Let $G$ be any group, and $H \leq G$ a subgroup.

Suppose that for each $x \in G$, there exists a $y \in G$ such that $xH \subseteq Hy$. In other words, every left coset of $H$ is contained inside some right coset of $H$.

Question: what can we say about $H$? In particular, does this imply that $H$ is normal?

I know that if $G$ is finite, then $H$ must be normal, because then $xH \subseteq Hy$ implies $xH = Hy$, since $|xH| = |Hy|$.


If $xH \subseteq Hy$, then in particular $x \in Hy$. But then $Hx \cap Hy \neq \varnothing$, so $Hx=Hy$, so $xH \subseteq Hx$, so $xHx^{-1}\subseteq H$. Since this is true for every $x$, $H$ is normal.

  • $\begingroup$ If $xH \subseteq Hy$ for some $x, y \in G$ (not all), then can we still have $xH = Hy = Hx$? $\endgroup$
    – Lao-tzu
    Dec 3 '15 at 2:44

Theorem 1 Let $H,K \leq G$ and assume that a left coset of $H$ is contained in a left coset of $K$. Then $H \subseteq K$.

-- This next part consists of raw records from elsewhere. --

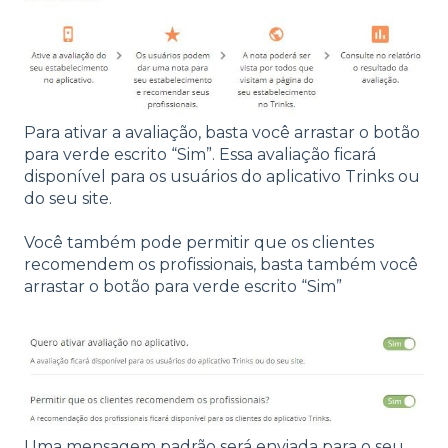
Para ativar a avaliação, basta você arrastar o botão
para verde escrito “Sim”. Essa avaliação ficará
disponível para os usuários do aplicativo Trinks ou
do seu site.
Você também pode permitir que os clientes
recomendem os profissionais, basta também você
arrastar o botão para verde escrito “Sim”
Uma mensagem padrão será enviada para o seu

Proof Assume first that $x \in G$ with $xH \subseteq K$. Then $x=x \cdot 1 \in K$. Pick an $h \in H$, then $xh=k$ for some $k \in K$, so $h=x^{-1}k \in K$, and it follows that $H \subseteq K$.
Now suppose $xH \subseteq yK$ for some $x,y \in G$. Then $y^{-1}xH \subseteq K$ and from the previous it now follows that $H \subseteq K$.

Corollary 1 Let $H,K \leq G$ and assume that a right coset of $H$ is contained in a right coset of $K$. Then $H \subseteq K$.

Proof One can mimic the proof above, or, in general, if $Hx \subset Ky$ for some $x,y \in G$, this is equivalent to $x^{-1}H \subseteq Ky^{-1}$.

So what happens if we mix left and right.

Theorem 2 Let $H,K \leq G$, $x,y \in G$ and assume $xH \subseteq Ky$. Then $Kx=Ky$.

Proof Since $xH \subseteq Ky$, $H^{x^{-1}} \subseteq Kyx^{-1}$, so Corollary 1 yields $H^{x^{-1}} \subseteq K$, that is, $H \subseteq K^x$ and equivalently, $xH \subseteq Kx$. Hence, $\emptyset \neq xH \subseteq Ky \cap Kx$, implying $Kx=Ky$.

Corollary 2 Let $H \leq G$ and $x,y \in G$ with $xH \subseteq Hy$. Then $Hx=Hy$. In particular if $H$ is finite then $xH=Hx=Hy$.

Proof Take $H=K$ in Theorem 2, yielding $Hx=Hy$. If $H$ is finite then $xH \subseteq Hy$ implies $xH=Hy$ and the result follows.